It used to be that serious mountaineers spent their entire careers working their way up to a Mount Everest summit bid. But in recent years, climbing Everest has seemed like a dilettante's pursuit: Any socialite with a Himalayan-size wallet can buy their way up the Big One, no matter if they endanger themselves, their teammates, or their guides. Today's reality lies somewhere in between. Radically light new gear, flexible work schedules, and a glut of guiding services have made Everest's 29,035-foot summit a much more attainable goal than it was even 20 years ago. But no matter how rich you are, you've still got to be prepared for the ordeal. Our three-year training program explains how a rank amateur can make it to the top of the world – the right way.
Join the Five-Mile-High Club (October 2016)

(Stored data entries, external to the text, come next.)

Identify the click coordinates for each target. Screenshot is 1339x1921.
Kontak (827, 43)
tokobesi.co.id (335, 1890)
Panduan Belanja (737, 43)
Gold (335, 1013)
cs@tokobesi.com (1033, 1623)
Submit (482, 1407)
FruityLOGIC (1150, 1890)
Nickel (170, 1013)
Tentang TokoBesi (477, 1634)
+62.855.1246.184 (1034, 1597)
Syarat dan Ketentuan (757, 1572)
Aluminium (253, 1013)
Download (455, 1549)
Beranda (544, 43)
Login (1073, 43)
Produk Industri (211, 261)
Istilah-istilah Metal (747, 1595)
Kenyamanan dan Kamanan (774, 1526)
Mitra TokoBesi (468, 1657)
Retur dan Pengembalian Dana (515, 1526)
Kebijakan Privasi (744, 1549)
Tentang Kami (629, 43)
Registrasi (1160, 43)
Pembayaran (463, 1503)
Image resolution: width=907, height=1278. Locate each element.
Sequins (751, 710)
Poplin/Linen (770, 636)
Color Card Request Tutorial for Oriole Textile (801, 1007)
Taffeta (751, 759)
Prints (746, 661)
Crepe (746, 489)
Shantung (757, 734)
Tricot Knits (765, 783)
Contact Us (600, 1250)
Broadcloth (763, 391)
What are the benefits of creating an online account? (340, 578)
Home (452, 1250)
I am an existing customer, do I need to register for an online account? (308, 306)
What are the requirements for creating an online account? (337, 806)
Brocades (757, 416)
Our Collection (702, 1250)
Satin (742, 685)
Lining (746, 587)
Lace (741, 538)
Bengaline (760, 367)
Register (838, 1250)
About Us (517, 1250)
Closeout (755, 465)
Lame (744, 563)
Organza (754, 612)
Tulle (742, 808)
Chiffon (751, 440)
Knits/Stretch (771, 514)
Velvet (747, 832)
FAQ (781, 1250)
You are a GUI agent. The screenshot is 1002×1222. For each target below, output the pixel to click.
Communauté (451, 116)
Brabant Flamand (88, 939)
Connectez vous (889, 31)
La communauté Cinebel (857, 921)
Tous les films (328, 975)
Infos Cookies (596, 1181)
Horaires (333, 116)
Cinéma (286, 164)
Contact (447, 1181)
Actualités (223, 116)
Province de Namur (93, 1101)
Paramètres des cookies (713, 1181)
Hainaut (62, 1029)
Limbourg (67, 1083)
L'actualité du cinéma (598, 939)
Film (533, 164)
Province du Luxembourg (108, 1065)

"Statistics show that climbers who have topped out on an 8,000-meter (26,000-foot) peak before trying Everest have a much better chance of being successful than those who have not," says Whittaker. So if time and money allow, get over to the Himalayas and climb Cho-Oyu, the 26,906-footer that many Everest summiters have cut their teeth on. Climbing Cho, you'll learn what it's like to share a base camp with wily climbers from multiple countries and to climb with a supplemental oxygen device clinging to your face. You'll taste the homesickness, depression, and physical ailments that plague mountaineers who venture to the higher reaches of the planet. And most important, you'll experience the death zone, which begins at 26,000 feet. "It's not some sexy term," says Freer. "In the death zone you are literally dying. There's not enough oxygen in the brain, so everything goes slower. Sometimes you can barely put a sentence together."